### DATA FOR REVIEW ###

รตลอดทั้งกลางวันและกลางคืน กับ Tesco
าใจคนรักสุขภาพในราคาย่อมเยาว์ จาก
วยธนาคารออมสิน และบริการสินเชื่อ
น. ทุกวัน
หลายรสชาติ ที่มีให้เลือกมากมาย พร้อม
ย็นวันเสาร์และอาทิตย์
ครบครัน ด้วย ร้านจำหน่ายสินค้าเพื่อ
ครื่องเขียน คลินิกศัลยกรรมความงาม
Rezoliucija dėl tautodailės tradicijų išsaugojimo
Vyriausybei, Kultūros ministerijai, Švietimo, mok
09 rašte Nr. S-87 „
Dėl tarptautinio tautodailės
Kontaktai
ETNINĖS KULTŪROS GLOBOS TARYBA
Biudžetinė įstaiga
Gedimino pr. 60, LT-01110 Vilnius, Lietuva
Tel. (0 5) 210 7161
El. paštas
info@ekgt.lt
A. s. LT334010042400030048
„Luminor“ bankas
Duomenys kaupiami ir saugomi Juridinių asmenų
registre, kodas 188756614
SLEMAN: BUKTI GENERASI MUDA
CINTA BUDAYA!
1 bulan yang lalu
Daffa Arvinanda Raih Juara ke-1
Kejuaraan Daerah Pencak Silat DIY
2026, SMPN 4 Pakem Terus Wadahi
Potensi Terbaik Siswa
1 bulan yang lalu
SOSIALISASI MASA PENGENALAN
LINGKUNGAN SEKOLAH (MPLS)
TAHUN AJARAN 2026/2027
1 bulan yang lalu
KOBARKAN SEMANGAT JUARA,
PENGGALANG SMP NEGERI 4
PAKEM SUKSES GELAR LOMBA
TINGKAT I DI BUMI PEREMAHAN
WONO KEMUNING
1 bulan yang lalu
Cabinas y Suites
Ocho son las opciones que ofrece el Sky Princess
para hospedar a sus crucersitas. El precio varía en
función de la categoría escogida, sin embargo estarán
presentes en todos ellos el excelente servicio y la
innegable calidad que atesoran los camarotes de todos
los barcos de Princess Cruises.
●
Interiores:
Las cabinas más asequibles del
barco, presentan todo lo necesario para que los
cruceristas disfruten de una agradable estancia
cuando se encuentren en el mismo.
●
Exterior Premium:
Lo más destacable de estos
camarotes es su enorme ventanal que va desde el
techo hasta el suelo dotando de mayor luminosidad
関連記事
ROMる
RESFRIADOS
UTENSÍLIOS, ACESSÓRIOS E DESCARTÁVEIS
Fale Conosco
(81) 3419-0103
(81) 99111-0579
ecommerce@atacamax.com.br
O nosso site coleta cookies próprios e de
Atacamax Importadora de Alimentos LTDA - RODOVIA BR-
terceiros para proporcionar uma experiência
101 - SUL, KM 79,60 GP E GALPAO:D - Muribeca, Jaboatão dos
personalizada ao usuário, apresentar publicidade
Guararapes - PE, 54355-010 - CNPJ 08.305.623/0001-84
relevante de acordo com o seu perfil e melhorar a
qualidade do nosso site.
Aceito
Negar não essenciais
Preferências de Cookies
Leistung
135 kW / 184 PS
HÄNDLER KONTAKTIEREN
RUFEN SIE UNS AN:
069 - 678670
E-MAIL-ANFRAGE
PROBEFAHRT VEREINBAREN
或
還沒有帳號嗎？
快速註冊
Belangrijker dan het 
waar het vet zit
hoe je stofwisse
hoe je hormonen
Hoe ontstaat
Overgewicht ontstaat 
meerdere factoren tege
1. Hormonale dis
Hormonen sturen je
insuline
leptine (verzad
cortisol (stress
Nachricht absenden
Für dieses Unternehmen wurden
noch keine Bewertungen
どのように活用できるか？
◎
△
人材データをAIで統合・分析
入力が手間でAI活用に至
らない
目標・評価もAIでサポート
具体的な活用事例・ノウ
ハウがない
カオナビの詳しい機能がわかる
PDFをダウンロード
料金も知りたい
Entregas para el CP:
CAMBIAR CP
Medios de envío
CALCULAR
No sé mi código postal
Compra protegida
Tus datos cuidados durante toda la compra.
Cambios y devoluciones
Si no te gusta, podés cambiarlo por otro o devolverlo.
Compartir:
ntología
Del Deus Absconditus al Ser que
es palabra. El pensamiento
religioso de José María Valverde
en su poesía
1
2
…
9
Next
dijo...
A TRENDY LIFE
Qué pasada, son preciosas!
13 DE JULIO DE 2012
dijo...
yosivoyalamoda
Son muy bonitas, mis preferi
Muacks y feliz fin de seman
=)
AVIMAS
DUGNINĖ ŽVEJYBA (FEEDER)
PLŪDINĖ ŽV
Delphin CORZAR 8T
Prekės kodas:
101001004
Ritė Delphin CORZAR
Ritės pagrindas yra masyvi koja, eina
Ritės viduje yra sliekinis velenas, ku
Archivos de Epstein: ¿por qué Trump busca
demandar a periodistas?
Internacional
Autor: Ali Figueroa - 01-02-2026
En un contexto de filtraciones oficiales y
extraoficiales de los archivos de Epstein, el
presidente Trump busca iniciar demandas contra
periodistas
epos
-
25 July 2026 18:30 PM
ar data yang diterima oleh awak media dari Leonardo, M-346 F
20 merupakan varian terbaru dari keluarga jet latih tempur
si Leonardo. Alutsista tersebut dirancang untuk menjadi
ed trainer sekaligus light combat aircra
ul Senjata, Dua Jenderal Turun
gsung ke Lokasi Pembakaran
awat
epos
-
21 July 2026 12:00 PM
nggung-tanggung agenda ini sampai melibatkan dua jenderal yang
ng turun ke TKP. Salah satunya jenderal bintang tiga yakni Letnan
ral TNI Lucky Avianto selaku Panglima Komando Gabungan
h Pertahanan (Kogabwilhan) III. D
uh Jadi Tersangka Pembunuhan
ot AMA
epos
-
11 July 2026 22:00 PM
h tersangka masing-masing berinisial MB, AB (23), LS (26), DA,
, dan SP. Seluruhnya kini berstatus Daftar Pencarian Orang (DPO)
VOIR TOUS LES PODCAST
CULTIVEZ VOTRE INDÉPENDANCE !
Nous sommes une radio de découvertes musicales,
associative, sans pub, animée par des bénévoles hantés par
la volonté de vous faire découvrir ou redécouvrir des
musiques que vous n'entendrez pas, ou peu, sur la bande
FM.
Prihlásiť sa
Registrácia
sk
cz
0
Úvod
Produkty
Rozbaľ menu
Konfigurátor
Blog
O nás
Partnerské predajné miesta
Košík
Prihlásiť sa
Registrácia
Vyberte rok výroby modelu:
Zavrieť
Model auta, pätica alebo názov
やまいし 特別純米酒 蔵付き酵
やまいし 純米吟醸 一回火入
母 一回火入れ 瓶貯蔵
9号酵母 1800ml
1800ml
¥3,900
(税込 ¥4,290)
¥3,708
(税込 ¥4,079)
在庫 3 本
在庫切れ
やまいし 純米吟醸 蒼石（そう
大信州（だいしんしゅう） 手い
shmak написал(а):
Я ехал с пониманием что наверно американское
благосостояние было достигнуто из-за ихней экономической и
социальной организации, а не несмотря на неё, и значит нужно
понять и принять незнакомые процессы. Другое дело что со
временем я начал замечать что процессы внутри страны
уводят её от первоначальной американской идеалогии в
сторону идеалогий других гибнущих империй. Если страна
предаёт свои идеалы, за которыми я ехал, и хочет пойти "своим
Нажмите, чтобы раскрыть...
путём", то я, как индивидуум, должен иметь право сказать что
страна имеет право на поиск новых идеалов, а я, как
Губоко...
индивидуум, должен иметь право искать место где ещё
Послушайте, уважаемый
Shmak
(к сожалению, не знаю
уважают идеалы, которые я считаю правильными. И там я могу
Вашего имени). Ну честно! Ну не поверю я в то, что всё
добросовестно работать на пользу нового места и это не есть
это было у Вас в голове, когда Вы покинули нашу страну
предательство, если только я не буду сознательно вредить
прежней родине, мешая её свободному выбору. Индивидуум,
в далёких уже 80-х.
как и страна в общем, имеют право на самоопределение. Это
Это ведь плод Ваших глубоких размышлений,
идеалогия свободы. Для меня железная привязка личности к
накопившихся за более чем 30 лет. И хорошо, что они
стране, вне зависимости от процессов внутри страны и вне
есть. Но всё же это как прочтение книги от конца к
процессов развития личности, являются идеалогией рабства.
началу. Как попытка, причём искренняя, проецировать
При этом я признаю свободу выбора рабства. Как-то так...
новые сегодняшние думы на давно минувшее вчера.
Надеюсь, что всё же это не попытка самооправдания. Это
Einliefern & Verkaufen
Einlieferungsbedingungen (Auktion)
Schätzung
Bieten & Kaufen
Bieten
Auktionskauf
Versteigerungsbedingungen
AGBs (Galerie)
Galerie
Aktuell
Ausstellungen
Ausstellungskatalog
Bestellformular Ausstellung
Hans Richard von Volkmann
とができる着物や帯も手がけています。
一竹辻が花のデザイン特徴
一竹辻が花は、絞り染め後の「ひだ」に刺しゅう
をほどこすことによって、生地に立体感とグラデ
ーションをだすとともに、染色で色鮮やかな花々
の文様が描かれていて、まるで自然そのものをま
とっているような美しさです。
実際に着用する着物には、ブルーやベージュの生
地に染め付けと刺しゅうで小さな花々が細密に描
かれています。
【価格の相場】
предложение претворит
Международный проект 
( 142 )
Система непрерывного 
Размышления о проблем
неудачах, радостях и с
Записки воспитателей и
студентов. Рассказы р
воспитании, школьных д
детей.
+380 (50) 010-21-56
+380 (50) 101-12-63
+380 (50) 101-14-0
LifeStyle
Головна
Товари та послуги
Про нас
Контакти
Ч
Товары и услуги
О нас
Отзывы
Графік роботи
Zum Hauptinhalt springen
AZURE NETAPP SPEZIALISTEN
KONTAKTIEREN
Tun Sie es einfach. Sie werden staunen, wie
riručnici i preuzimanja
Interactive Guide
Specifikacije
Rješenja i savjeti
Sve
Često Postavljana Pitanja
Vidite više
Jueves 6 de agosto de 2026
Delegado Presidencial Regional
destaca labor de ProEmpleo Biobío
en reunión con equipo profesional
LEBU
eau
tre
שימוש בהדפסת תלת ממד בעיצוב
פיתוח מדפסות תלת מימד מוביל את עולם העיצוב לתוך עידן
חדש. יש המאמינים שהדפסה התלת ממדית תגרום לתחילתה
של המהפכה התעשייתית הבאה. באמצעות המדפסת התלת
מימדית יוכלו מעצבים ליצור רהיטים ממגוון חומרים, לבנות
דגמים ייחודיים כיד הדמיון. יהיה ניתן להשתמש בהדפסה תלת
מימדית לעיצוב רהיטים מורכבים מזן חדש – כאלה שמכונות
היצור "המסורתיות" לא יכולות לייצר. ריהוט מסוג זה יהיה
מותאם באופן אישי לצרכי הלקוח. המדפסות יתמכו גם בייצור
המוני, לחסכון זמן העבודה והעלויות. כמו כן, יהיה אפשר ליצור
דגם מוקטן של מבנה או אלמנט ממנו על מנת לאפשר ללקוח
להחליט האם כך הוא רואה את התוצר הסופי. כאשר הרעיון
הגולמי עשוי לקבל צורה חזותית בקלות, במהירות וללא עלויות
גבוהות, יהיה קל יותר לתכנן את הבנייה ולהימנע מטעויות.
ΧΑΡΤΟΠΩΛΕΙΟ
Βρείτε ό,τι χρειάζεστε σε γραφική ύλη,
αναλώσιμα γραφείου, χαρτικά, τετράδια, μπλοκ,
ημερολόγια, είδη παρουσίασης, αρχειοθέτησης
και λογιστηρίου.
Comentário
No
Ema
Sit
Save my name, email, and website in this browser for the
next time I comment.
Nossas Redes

###

**AIM OF THE TASK**
The answer must be a single number: how many lines of the entries contain "Leonardo".

**RESULT OF THIS TASK**
2